-- Data to use follows --
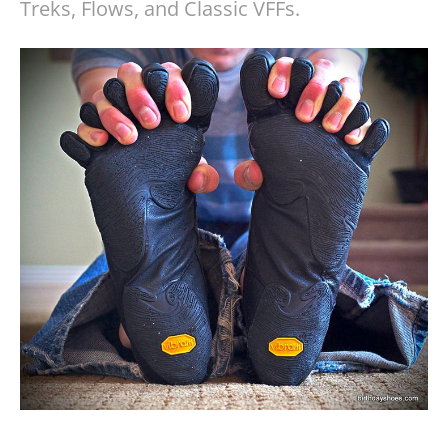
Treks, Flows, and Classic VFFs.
-- Data to use concluded --
-- Data to use follows --
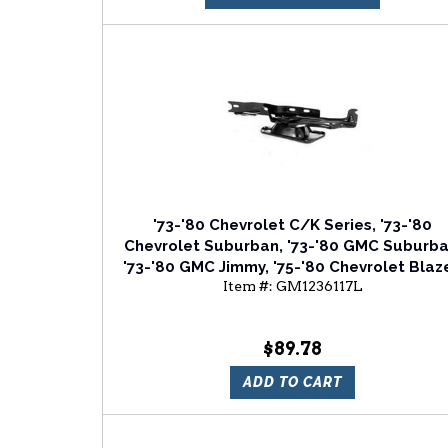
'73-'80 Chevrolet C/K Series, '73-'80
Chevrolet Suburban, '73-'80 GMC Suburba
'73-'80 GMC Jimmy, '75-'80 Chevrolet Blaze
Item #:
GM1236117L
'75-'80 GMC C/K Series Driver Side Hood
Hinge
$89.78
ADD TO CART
-- Data to use concluded --
» **What you need to do**
Using the listing above, show each line with the word "Chevrolet" in it.

» **Task output**
'73-'80 Chevrolet C/K Series, '73-'80
Chevrolet Suburban, '73-'80 GMC Suburba
'73-'80 GMC Jimmy, '75-'80 Chevrolet Blaze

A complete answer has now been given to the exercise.